Kuvay- ı milliye harekâtında fiilen görev yapanları M. Kemal Paşa birer davetiye gönderip, Büyük Millet Meclisi binasında yapacağı toplantıya çağırmıştır. Harekâta katılanlardan biri de o dönemin belediye başkanı Talat Tarakçı’dır. Bu olay Tarakçı’nın birinci dönemi olan 1926- 1930 yılları arasında geçer. Davetiyeyi alır almaz Ankara’nın yolunu tutar.

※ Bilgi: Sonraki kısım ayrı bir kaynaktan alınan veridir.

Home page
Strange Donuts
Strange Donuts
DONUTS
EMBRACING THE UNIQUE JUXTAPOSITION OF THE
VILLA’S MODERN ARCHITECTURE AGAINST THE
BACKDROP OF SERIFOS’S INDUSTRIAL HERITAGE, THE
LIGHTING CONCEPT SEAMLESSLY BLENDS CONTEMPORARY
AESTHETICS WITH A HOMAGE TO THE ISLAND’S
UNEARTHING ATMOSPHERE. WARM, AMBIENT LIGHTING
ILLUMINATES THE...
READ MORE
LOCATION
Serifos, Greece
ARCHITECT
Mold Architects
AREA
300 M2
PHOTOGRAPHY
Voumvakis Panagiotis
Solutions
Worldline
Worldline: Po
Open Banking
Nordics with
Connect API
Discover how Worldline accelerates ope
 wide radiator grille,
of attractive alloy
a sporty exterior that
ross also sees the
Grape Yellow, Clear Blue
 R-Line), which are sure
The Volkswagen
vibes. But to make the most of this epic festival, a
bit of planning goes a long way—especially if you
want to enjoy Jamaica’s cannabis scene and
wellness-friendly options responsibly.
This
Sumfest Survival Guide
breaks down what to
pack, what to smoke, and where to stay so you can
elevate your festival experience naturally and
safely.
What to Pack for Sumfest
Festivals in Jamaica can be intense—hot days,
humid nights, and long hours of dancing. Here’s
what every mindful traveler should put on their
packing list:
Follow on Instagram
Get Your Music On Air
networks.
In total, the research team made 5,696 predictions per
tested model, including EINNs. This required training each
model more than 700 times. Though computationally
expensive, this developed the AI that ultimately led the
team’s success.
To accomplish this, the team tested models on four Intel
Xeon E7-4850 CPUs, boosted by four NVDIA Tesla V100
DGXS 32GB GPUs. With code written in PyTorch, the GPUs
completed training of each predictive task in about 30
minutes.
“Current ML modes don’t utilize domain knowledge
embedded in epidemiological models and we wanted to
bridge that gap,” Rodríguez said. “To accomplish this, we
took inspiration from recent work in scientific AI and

Meclise yakın bir hana yerleşir. Toplantı günü yaya olarak Meclise gider. Toplantıya biraz geç kalmıştır. Toplantı tam zamanında başlamış, kapıda askerler beklemektedir. Zabit Talat Tarakçı’nın kıyafetini beğenmemiş; onu davetli gibi görmemiş; bu yüzden içeri almamıştır. Ceket cebinden çıkardığı sigara paketinin kabını yırtar ve üzerine kimliğini yazar. “Bu notu Paşa’ya iletin. O beni tanır” demiş ve hana geri dönmüş. Zabit kürsüde konuşma yapmakta olan Paşa’ya Tarakçı’nın notunu iletmiş. Göz ucuyla notu okuyan M. Kemal hemen zabiti geri çağırmış “ Bu notun sahibini derhal bulun ve toplantıya davet edin” diye emir vermiş. Atlı süvariler hemen meclisin etrafındaki hanları dolaşmaya gitmişler. Kısa sürede Tarakçı’nın kaldığı hanı bulup, odasına çıkmışlar. “ Derhal hazırlan! Paşa seni toplantıya çağırıyor” Apar topar geri dönmüş ve meclis binasına girip arka sıralara oturmuş. Paşa salona Tarakçı’nın girdiğini fark etmiş ve başını sallayarak selamlamış onu.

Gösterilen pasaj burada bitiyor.